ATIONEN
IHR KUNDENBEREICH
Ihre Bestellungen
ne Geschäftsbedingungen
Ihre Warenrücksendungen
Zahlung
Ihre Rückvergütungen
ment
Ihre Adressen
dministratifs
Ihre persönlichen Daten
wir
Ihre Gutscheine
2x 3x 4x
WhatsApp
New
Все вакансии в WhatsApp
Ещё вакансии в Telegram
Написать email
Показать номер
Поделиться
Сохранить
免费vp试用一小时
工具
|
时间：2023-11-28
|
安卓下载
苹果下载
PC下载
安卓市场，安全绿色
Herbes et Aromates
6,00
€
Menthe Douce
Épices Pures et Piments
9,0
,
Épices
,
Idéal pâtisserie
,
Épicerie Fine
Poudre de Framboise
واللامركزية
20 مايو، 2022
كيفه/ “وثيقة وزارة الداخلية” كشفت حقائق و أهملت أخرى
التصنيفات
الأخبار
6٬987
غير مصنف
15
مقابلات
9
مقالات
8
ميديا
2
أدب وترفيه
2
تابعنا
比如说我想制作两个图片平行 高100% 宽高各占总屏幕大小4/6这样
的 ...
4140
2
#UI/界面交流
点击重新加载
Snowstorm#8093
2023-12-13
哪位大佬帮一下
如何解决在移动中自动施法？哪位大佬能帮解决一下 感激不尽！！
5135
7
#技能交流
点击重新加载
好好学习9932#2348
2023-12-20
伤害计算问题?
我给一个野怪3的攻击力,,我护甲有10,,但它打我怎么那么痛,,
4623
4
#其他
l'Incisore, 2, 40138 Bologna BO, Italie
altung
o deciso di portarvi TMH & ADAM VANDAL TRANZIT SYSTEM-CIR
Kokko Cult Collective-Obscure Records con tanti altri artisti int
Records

**Exercise details**. Within the entries above, find every line where the string "Ihre" occurs, and copy it.

**Solved problem**.
Ihre Bestellungen
Ihre Warenrücksendungen
Ihre Rückvergütungen
Ihre Adressen
Ihre persönlichen Daten
Ihre Gutscheine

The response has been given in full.